No max_steps. A buggy tool or a confused agent can run until your token budget is exhausted. The cap costs nothing to set and is the single most important safety knob.
Mixed concerns in agent.py. When tools, prompts, and runner config all live in agent.py, the file balloons and resists testing. Keep agent.py as assembly only.
Wrong development model.
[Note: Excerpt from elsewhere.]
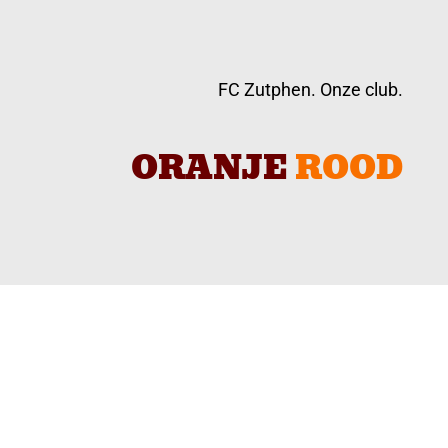
FC Zutphen. Onze club.
ORANJE
ROOD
Iterating on a top-tier model is slow and expensive. Use gemini-2.0-flash or gpt-4o-mini while you’re getting the loop running; evaluate on the production model.
Not catching tool exceptions. If a tool throws, the model sees a stack trace as the observation — useless and confusing. Catch in the tool and return a structured "ERROR: ..." string the model can reason over.

Common pitfalls (extended — debugging)#

When the agent doesn’t do what you expect:

Look at the trajectory, not just the final answer. runner.run returns the per-step history. Walk through what the agent thought, what tool it called, what came back. The failure is almost always visible in the trajectory.
Re-read your tool’s docstring. Did you tell the model when to call it? Did you tell it what to expect back? The first round of debugging is usually fixing the tool descriptions, not the prompt.
Check the system prompt for contradictions. Two rules that pull in different directions confuse the model. Tighten until each rule is independently checkable.
Try a stronger model. If the agent makes a reasoning error a smarter model wouldn’t, swap to the production-tier model temporarily. If the bug disappears, your prompt or tools have room to improve before the smaller model is reliable.
Try a weaker model. If the agent works on the strong model but breaks on the cheap one, that’s a signal, not a result. Production-quality agents need to work on the model you’ll actually deploy.

Why so much emphasis on the tool docstring?

Every tool description is in the model’s context for every step. A vague docstring is read by every call, and every call has to re-derive when to use the tool. Time-budget aside, the model’s behaviour is noisier when tool descriptions are imprecise — it’ll call the tool when it shouldn’t, miss it when it should, or hallucinate parameters. A clear, narrow docstring is the single highest-leverage piece of prompt engineering in an agent system. Spend more time on it than you think you should.